= Tribute Brand =

Fashion company

Tribute Brand is a fashion company founded in April 2020. It is considered the world’s first direct-to-consumer digital fashion brand. Digital clothing by Tribute Brand can be virtually fitted onto consumers' photos, worn in augmented reality and virtual spaces.

== History ==
Tribute Brand was co-founded by Gala Marija Vrbanić, Filip Vajda, Marina Jukić, and Igor Lipovac in April 2020 in Zagreb, Croatia.

The brand’s approach is attributed to the need for more inclusivity in the fashion industry as well as the necessity to reduce fashion’s waste problem. Digital fashion produces no material waste and fits any gender, sex and size. The inspiration for the brand comes from The Sims, Grand Theft Auto, and other video games where you can dress up video game characters.

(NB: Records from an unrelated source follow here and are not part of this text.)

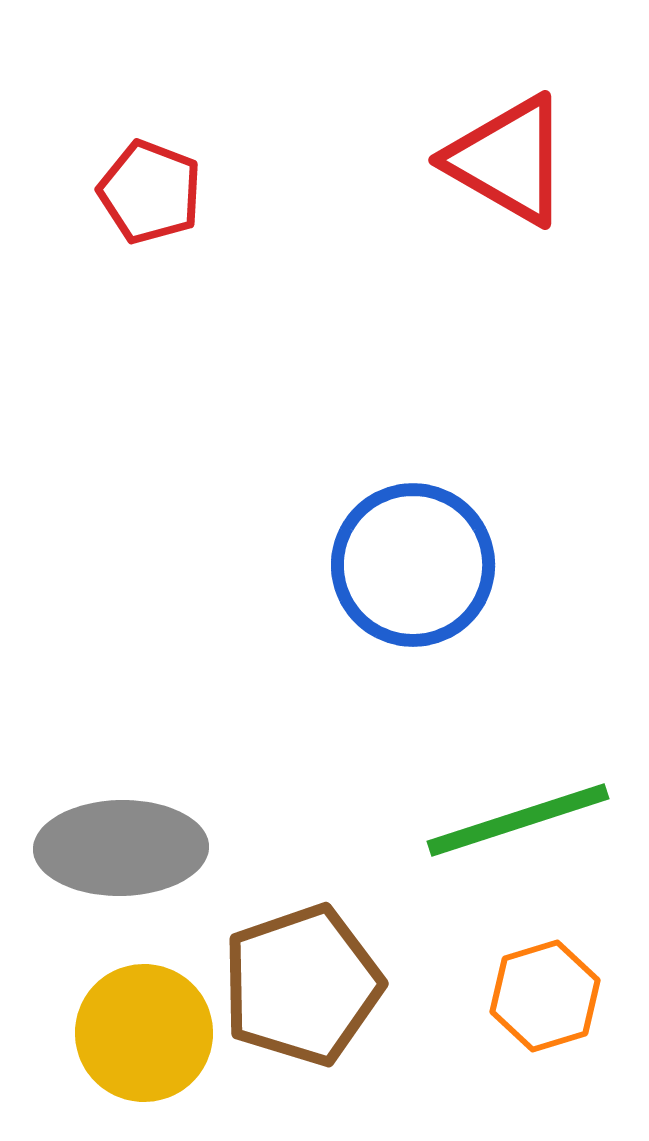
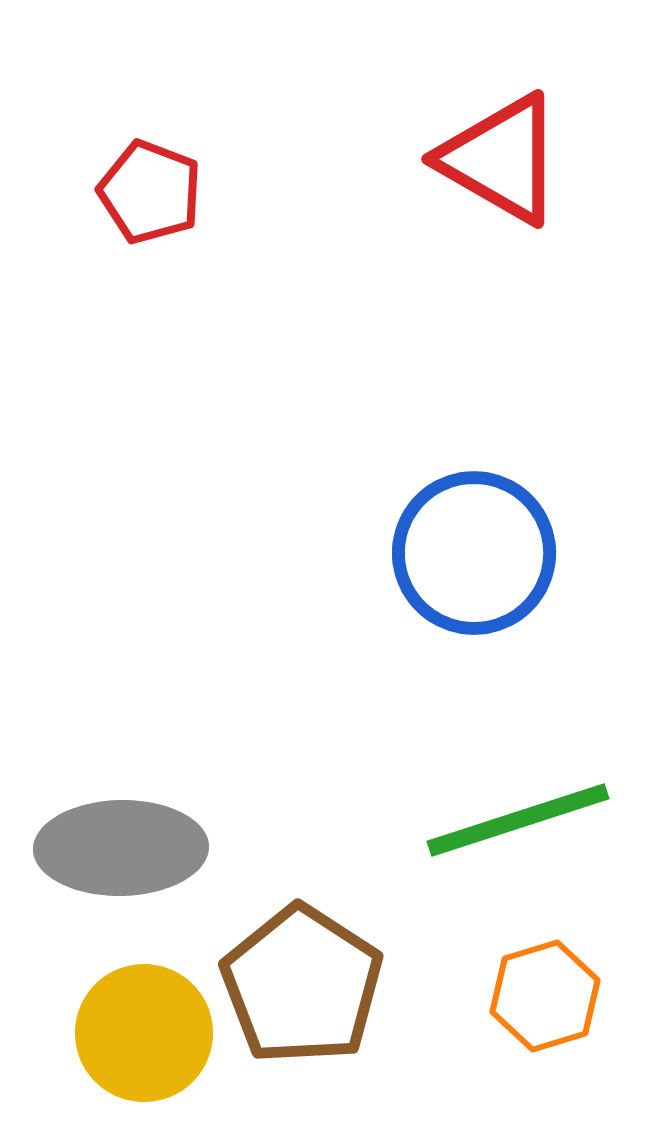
red triangle: moved 7 px left, 1 px up
blue circle: moved 61 px right, 12 px up
brown pentagon: rotated 20 degrees counterclockwise
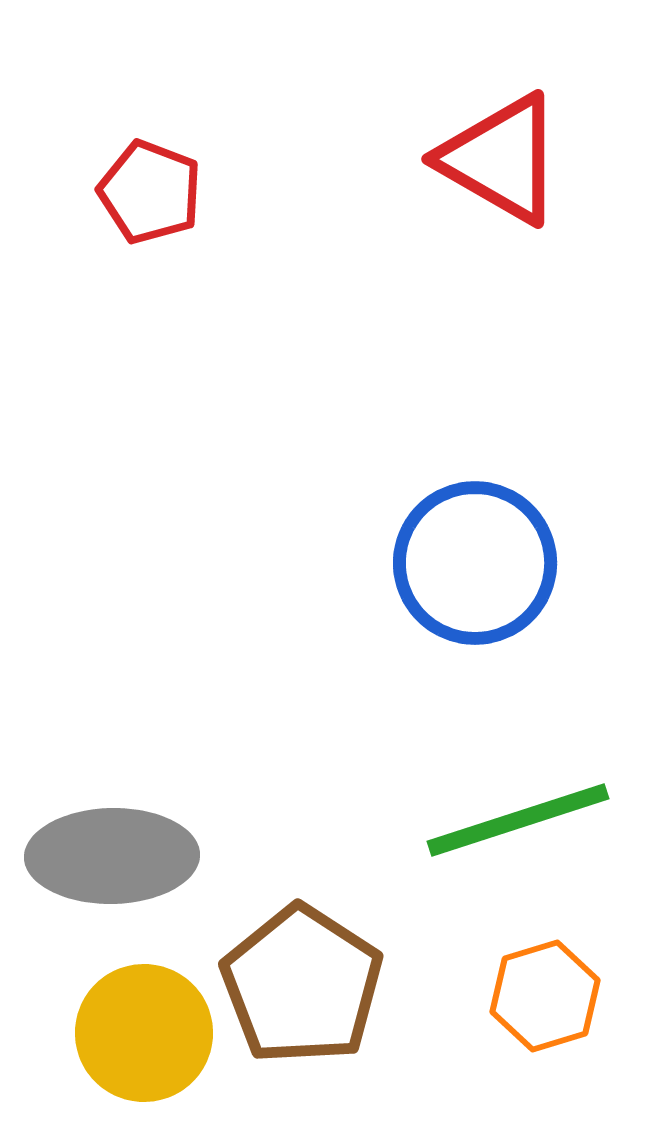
blue circle: moved 1 px right, 10 px down
gray ellipse: moved 9 px left, 8 px down
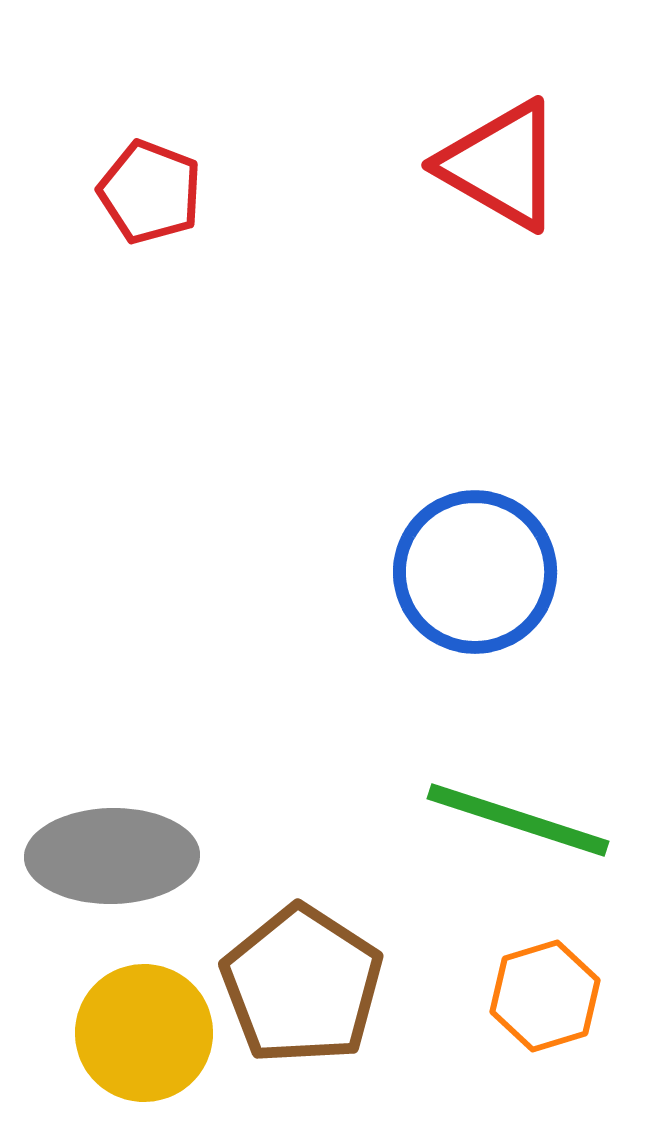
red triangle: moved 6 px down
blue circle: moved 9 px down
green line: rotated 36 degrees clockwise
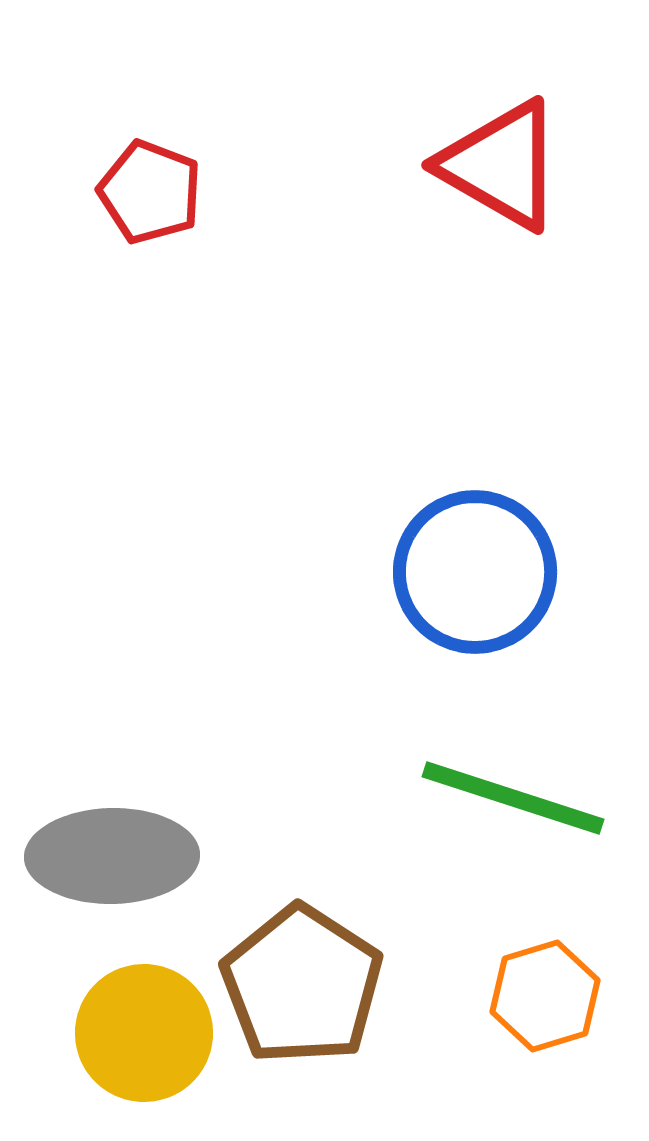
green line: moved 5 px left, 22 px up
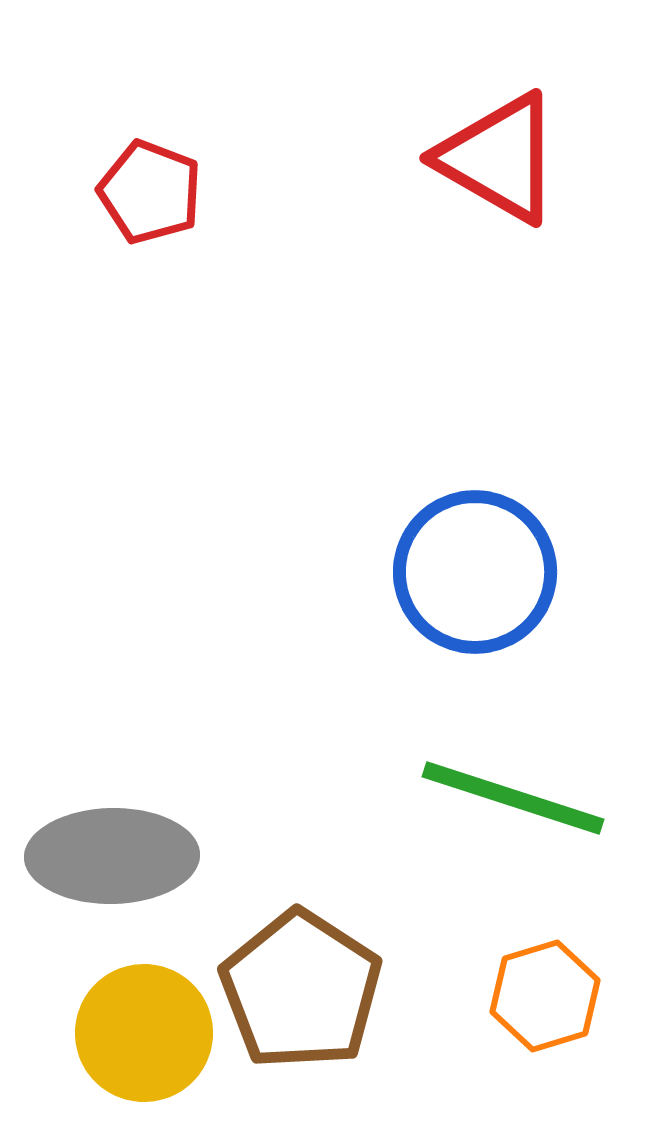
red triangle: moved 2 px left, 7 px up
brown pentagon: moved 1 px left, 5 px down
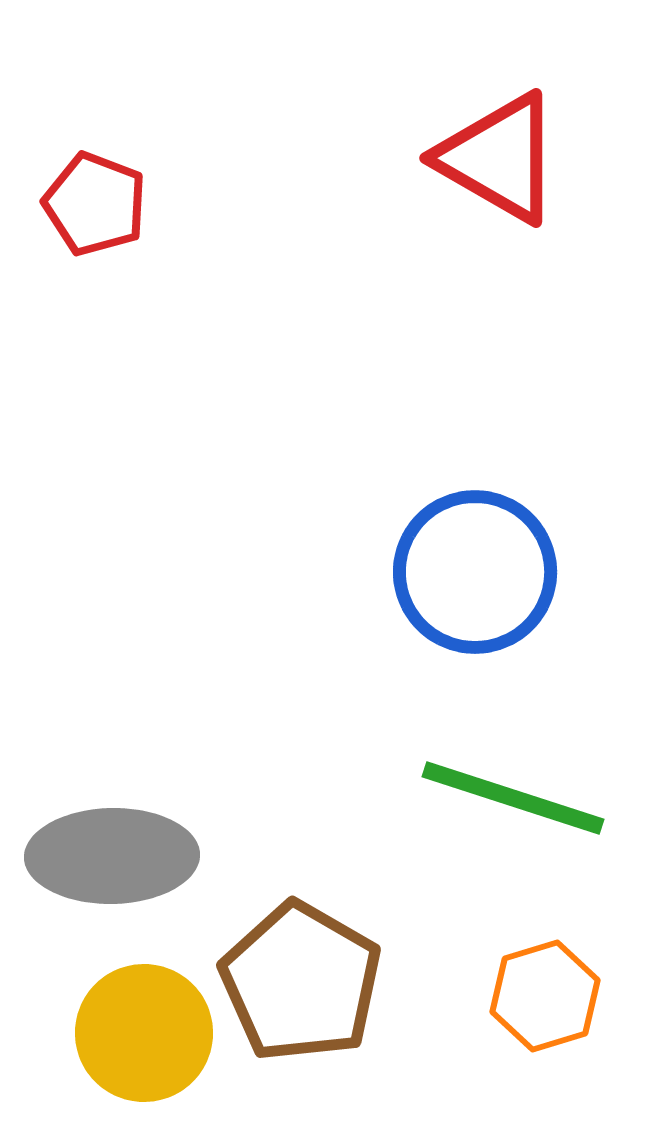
red pentagon: moved 55 px left, 12 px down
brown pentagon: moved 8 px up; rotated 3 degrees counterclockwise
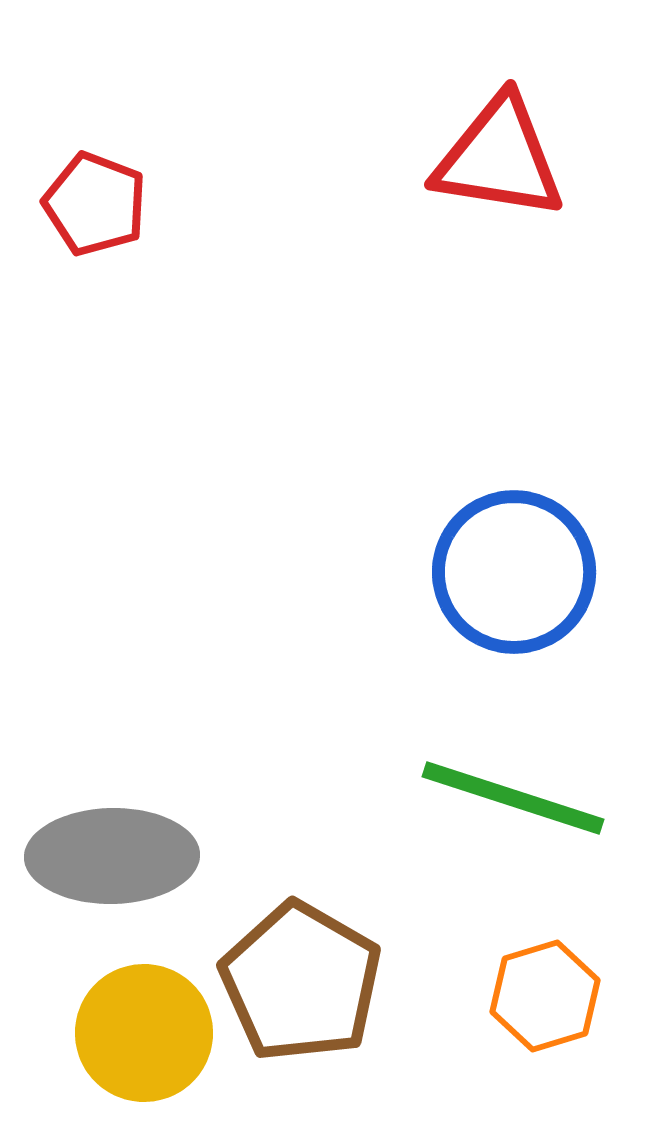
red triangle: rotated 21 degrees counterclockwise
blue circle: moved 39 px right
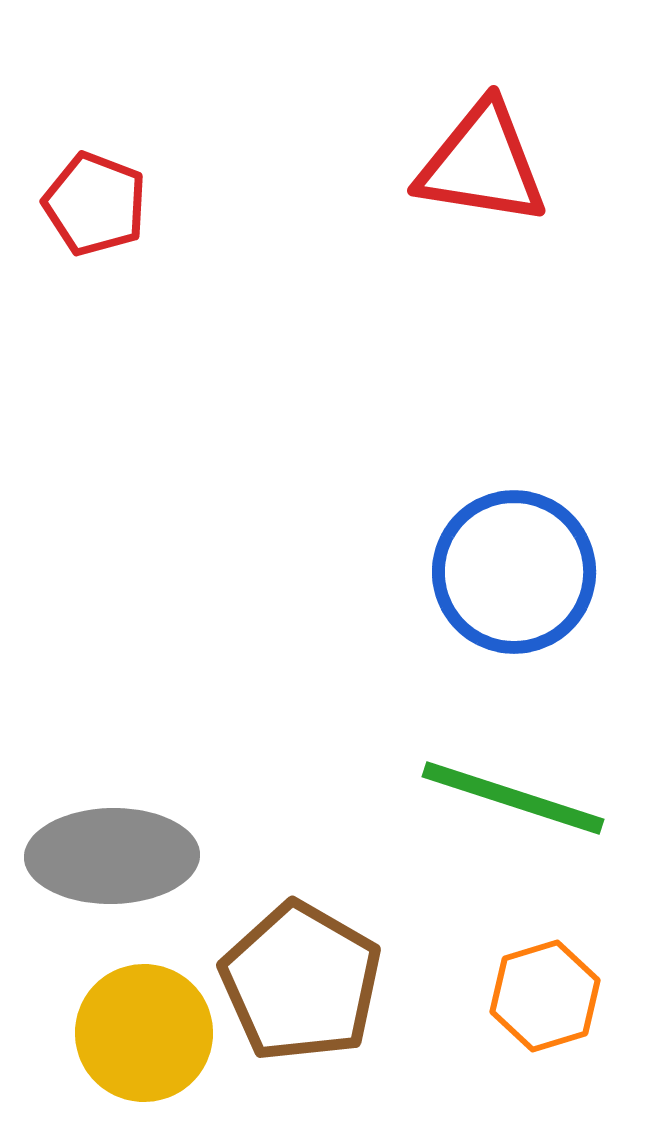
red triangle: moved 17 px left, 6 px down
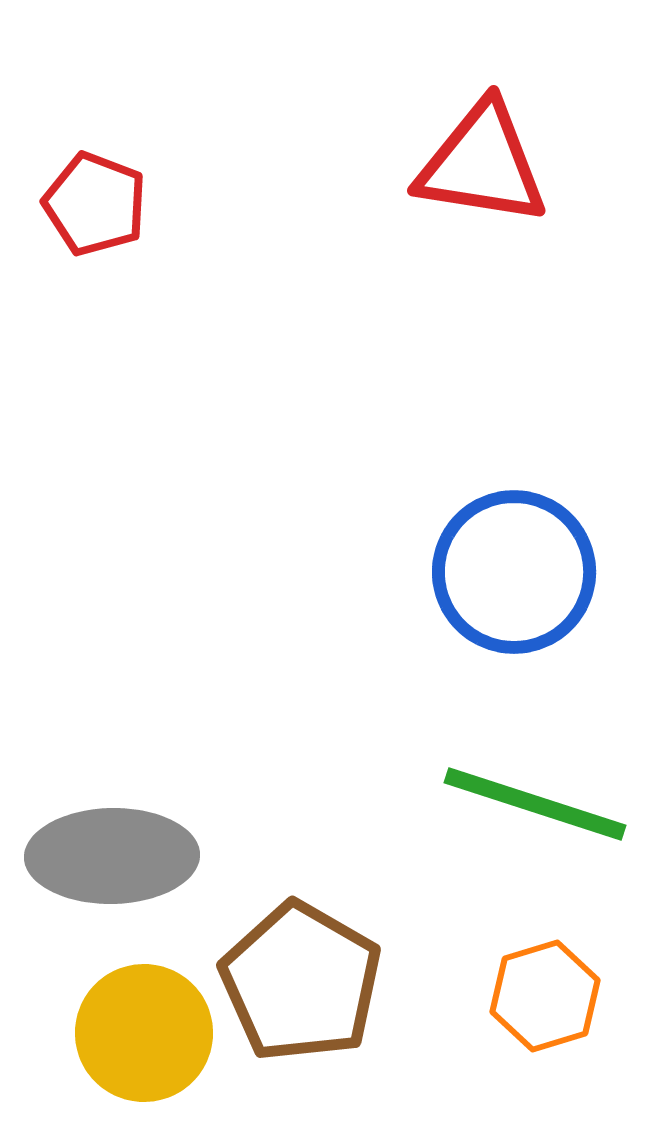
green line: moved 22 px right, 6 px down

In 2022 Tribute Brand participated in Decentraland’s Metaverse Fashion Week.

In 2022 Tribute Brand raised a $4.5 million seed round led by Collab+Currency, with Alice Lloyd George, Lattice Capital, RED DAO, and Flamingo DAO.

In 2022, Tribute Brand was included in the Dazed 100 list.

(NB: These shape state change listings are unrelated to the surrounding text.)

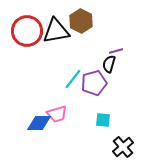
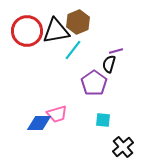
brown hexagon: moved 3 px left, 1 px down; rotated 10 degrees clockwise
cyan line: moved 29 px up
purple pentagon: rotated 20 degrees counterclockwise
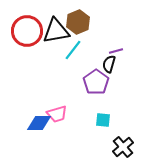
purple pentagon: moved 2 px right, 1 px up
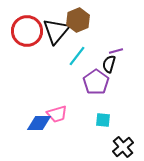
brown hexagon: moved 2 px up
black triangle: rotated 40 degrees counterclockwise
cyan line: moved 4 px right, 6 px down
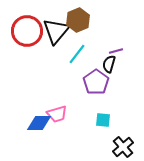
cyan line: moved 2 px up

The same year the brand launched their first physical clothes. Their clothes features NFC tags connected to digital items that can be used in virtual spaces and augmented reality via their mobile app.

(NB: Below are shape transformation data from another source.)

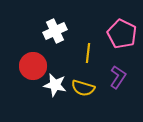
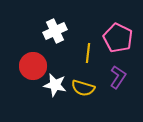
pink pentagon: moved 4 px left, 4 px down
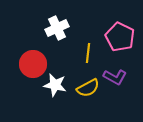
white cross: moved 2 px right, 3 px up
pink pentagon: moved 2 px right, 1 px up
red circle: moved 2 px up
purple L-shape: moved 3 px left; rotated 85 degrees clockwise
yellow semicircle: moved 5 px right; rotated 45 degrees counterclockwise
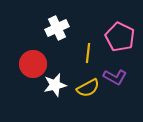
white star: rotated 25 degrees counterclockwise
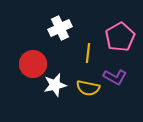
white cross: moved 3 px right
pink pentagon: rotated 16 degrees clockwise
yellow semicircle: rotated 40 degrees clockwise
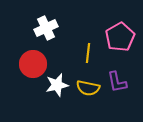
white cross: moved 14 px left
purple L-shape: moved 2 px right, 5 px down; rotated 50 degrees clockwise
white star: moved 2 px right
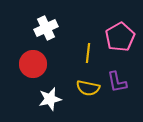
white star: moved 7 px left, 14 px down
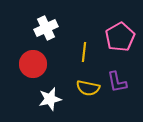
yellow line: moved 4 px left, 1 px up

In 2023, Tribute Brand’s CEO Gala Marija Vrbanić was included in the Web3 category of the Top 100 Innovators list by Vogue Business, stating Tribute Brand’s aesthetic and processes have influenced others in the Web3 space.

Tribute Brand’s designs were worn by artists such as Charli XCX, Kim Petras, Symone, and fashion editor Nicola Formichetti.

Tribute Brand has created digital fashion designs in collaboration with luxury fashion houses, including Jean Paul Gaultier and Carolina Herrera.

=== Services ===
Tribute Brand creates both physical and virtual products. Examples include digital garments that can be fitted on a photograph, or worn in augmented reality by using their proprietary mobile app; digital avatars that can be used in immersive virtual spaces; physical products equipped with NFC tags connected to digital items and virtual experiences; and 3D models that can be used by creators.